Copy the lines below as they are; omit the images they contain.

- **Material to process**
══════════════════════════════

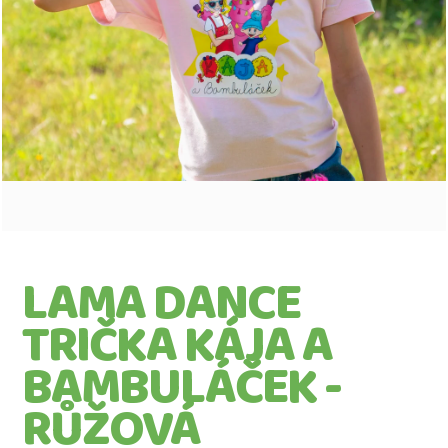
e
t
e
n
a
j
í
t
?
LAMA DANCE
TRIČKA KÁJA A
BAMBULÁČEK -
RŮŽOVÁ
Hledat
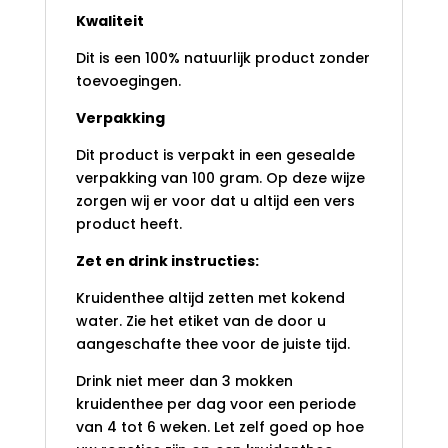
Kwaliteit
Dit is een 100% natuurlijk product zonder
toevoegingen.
Verpakking
Dit product is verpakt in een gesealde
verpakking van 100 gram. Op deze wijze
zorgen wij er voor dat u altijd een vers
product heeft.
Zet en drink instructies:
Kruidenthee altijd zetten met kokend
water. Zie het etiket van de door u
aangeschafte thee voor de juiste tijd.
Drink niet meer dan 3 mokken
kruidenthee per dag voor een periode
van 4 tot 6 weken. Let zelf goed op hoe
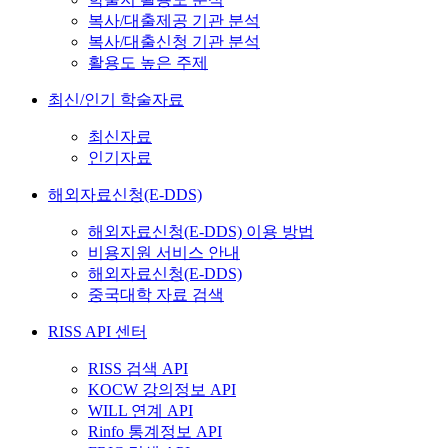
복사/대출제공 기관 분석
복사/대출신청 기관 분석
활용도 높은 주제
최신/인기 학술자료
최신자료
인기자료
해외자료신청(E-DDS)
해외자료신청(E-DDS) 이용 방법
비용지원 서비스 안내
해외자료신청(E-DDS)
중국대학 자료 검색
RISS API 센터
RISS 검색 API
KOCW 강의정보 API
WILL 연계 API
Rinfo 통계정보 API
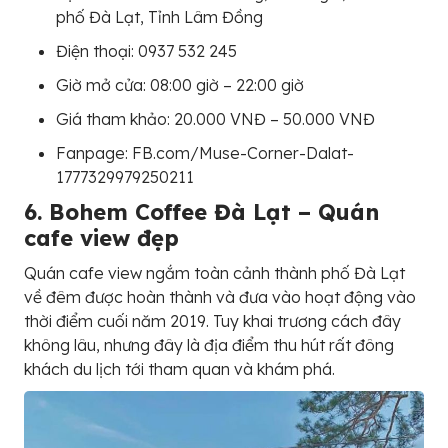
phố Đà Lạt, Tỉnh Lâm Đồng
Điện thoại: 0937 532 245
Giờ mở cửa: 08:00 giờ – 22:00 giờ
Giá tham khảo: 20.000 VNĐ – 50.000 VNĐ
Fanpage: FB.com/Muse-Corner-Dalat-
1777329979250211
6. Bohem Coffee Đà Lạt – Quán
cafe view đẹp
Quán cafe view ngắm toàn cảnh thành phố Đà Lạt
về đêm được hoàn thành và đưa vào hoạt động vào
thời điểm cuối năm 2019. Tuy khai trương cách đây
không lâu, nhưng đây là địa điểm thu hút rất đông
khách du lịch tới tham quan và khám phá.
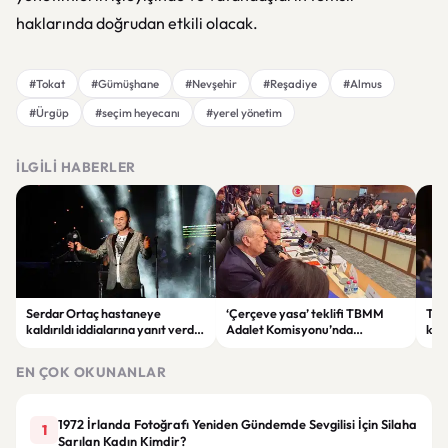
haklarında doğrudan etkili olacak.
#Tokat
#Gümüşhane
#Nevşehir
#Reşadiye
#Almus
#Ürgüp
#seçim heyecanı
#yerel yönetim
İLGILI HABERLER
Serdar Ortaç hastaneye
‘Çerçeve yasa’ teklifi TBMM
Ter
kaldırıldı iddialarına yanıt verdi:
Adalet Komisyonu’nda
kri
“Rutin tedavim için buradayım”
görüşülüyor
tek
gör
EN ÇOK OKUNANLAR
1972 İrlanda Fotoğrafı Yeniden Gündemde Sevgilisi İçin Silaha
1
Sarılan Kadın Kimdir?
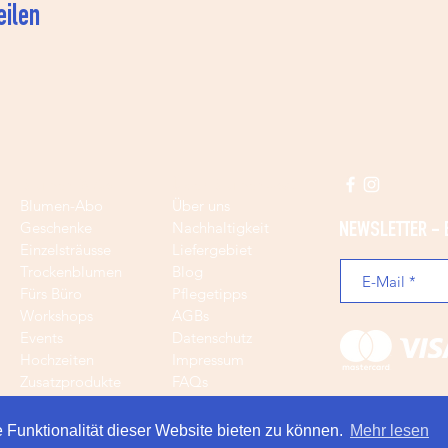
eilen
Blumen & Co
Über Blumenpost
Blumen-Abo
Über uns
Geschenke
Nachhaltigkeit
NEWSLETTER - 
Einzelsträusse
Liefergebiet
Trockenblumen
Blog
Fürs Büro
Pflegetipps
Workshops
AGBs
Events
Datenschutz
Hochzeiten
Impressum
Zusatzprodukte
FAQs
Gutschein
Jobs
 Funktionalität dieser Website bieten zu können.
Mehr lesen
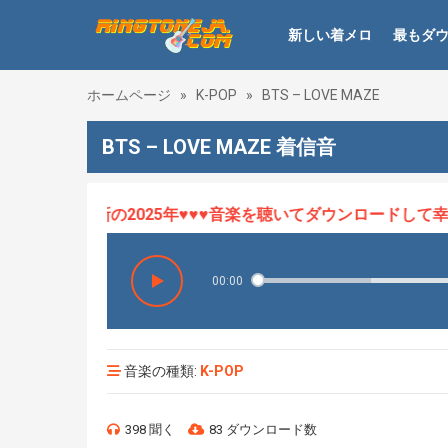
新しい着メロ
最もダ
ホームページ
»
K-POP
»
BTS – LOVE MAZE
BTS – LOVE MAZE 着信音
ロHOT、最新の2025年♥♥♥音楽を聴いてダウンロードして幸せ
00:00
音楽の種類:
K-POP
398 聞く
83 ダウンロード数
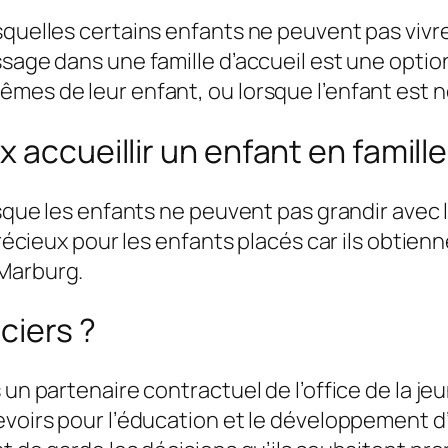
esquelles certains enfants ne peuvent pas viv
ssage dans une famille d’accueil est une optio
mes de leur enfant, ou lorsque l’enfant est n
 accueillir un enfant en famille
rsque les enfants ne peuvent pas grandir avec l
 précieux pour les enfants placés car ils obtie
 Marburg.
ciers ?
un partenaire contractuel de l’office de la jeu
evoirs pour l’éducation et le développement d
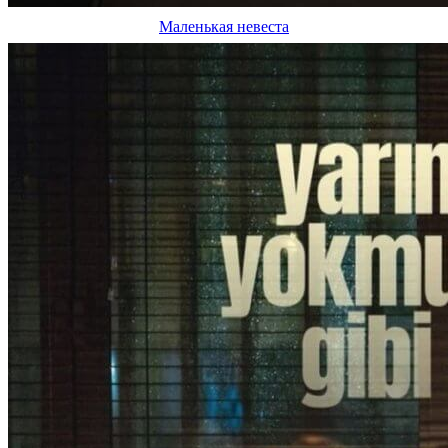
Маленькая невеста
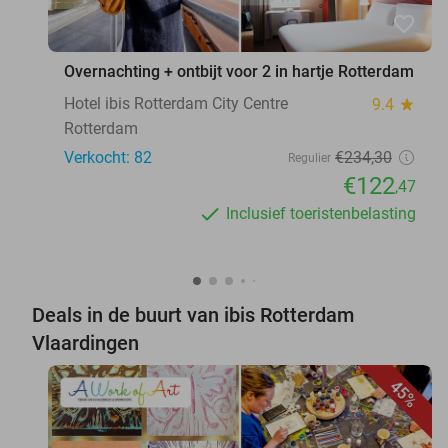
favorite_border
Overnachting + ontbijt voor 2 in hartje Rotterdam
Hotel ibis Rotterdam City Centre
9.4
star
Rotterdam
Verkocht: 82
€234
,30
Regulier
€122
,47
Inclusief toeristenbelasting
Deals in de buurt van ibis Rotterdam
Vlaardingen
45%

══════════════════════════════

- **Answer section**
e
t
e
n
a
j
í
t
?
LAMA DANCE
TRIČKA KÁJA A
BAMBULÁČEK -
RŮŽOVÁ
Hledat
Kwaliteit
Dit is een 100% natuurlijk product zonder
toevoegingen.
Verpakking
Dit product is verpakt in een gesealde
verpakking van 100 gram. Op deze wijze
zorgen wij er voor dat u altijd een vers
product heeft.
Zet en drink instructies:
Kruidenthee altijd zetten met kokend
water. Zie het etiket van de door u
aangeschafte thee voor de juiste tijd.
Drink niet meer dan 3 mokken
kruidenthee per dag voor een periode
van 4 tot 6 weken. Let zelf goed op hoe
복사/대출제공 기관 분석
복사/대출신청 기관 분석
활용도 높은 주제
최신/인기 학술자료
최신자료
인기자료
해외자료신청(E-DDS)
해외자료신청(E-DDS) 이용 방법
비용지원 서비스 안내
해외자료신청(E-DDS)
중국대학 자료 검색
RISS API 센터
RISS 검색 API
KOCW 강의정보 API
WILL 연계 API
Rinfo 통계정보 API
phố Đà Lạt, Tỉnh Lâm Đồng
Điện thoại: 0937 532 245
Giờ mở cửa: 08:00 giờ – 22:00 giờ
Giá tham khảo: 20.000 VNĐ – 50.000 VNĐ
Fanpage: FB.com/Muse-Corner-Dalat-
1777329979250211
6. Bohem Coffee Đà Lạt – Quán
cafe view đẹp
Quán cafe view ngắm toàn cảnh thành phố Đà Lạt
về đêm được hoàn thành và đưa vào hoạt động vào
thời điểm cuối năm 2019. Tuy khai trương cách đây
không lâu, nhưng đây là địa điểm thu hút rất đông
khách du lịch tới tham quan và khám phá.
haklarında doğrudan etkili olacak.
#Tokat
#Gümüşhane
#Nevşehir
#Reşadiye
#Almus
#Ürgüp
#seçim heyecanı
#yerel yönetim
İLGILI HABERLER
Serdar Ortaç hastaneye
‘Çerçeve yasa’ teklifi TBMM
Ter
kaldırıldı iddialarına yanıt verdi:
Adalet Komisyonu’nda
kri
“Rutin tedavim için buradayım”
görüşülüyor
tek
gör
EN ÇOK OKUNANLAR
1972 İrlanda Fotoğrafı Yeniden Gündemde Sevgilisi İçin Silaha
1
Sarılan Kadın Kimdir?
eilen
Blumen & Co
Über Blumenpost
Blumen-Abo
Über uns
Geschenke
Nachhaltigkeit
NEWSLETTER - 
Einzelsträusse
Liefergebiet
Trockenblumen
Blog
Fürs Büro
Pflegetipps
Workshops
AGBs
Events
Datenschutz
Hochzeiten
Impressum
Zusatzprodukte
FAQs
Gutschein
Jobs
 Funktionalität dieser Website bieten zu können.
Mehr lesen
新しい着メロ
最もダ
ホームページ
»
K-POP
»
BTS – LOVE MAZE
BTS – LOVE MAZE 着信音
ロHOT、最新の2025年♥♥♥音楽を聴いてダウンロードして幸せ
00:00
音楽の種類:
K-POP
398 聞く
83 ダウンロード数
esquelles certains enfants ne peuvent pas viv
ssage dans une famille d’accueil est une optio
mes de leur enfant, ou lorsque l’enfant est n
 accueillir un enfant en famille
rsque les enfants ne peuvent pas grandir avec l
 précieux pour les enfants placés car ils obtie
 Marburg.
ciers ?
un partenaire contractuel de l’office de la jeu
evoirs pour l’éducation et le développement d
Маленькая невеста
favorite_border
Overnachting + ontbijt voor 2 in hartje Rotterdam
Hotel ibis Rotterdam City Centre
9.4
star
Rotterdam
Verkocht: 82
€234
,30
Regulier
€122
,47
Inclusief toeristenbelasting
Deals in de buurt van ibis Rotterdam
Vlaardingen
45%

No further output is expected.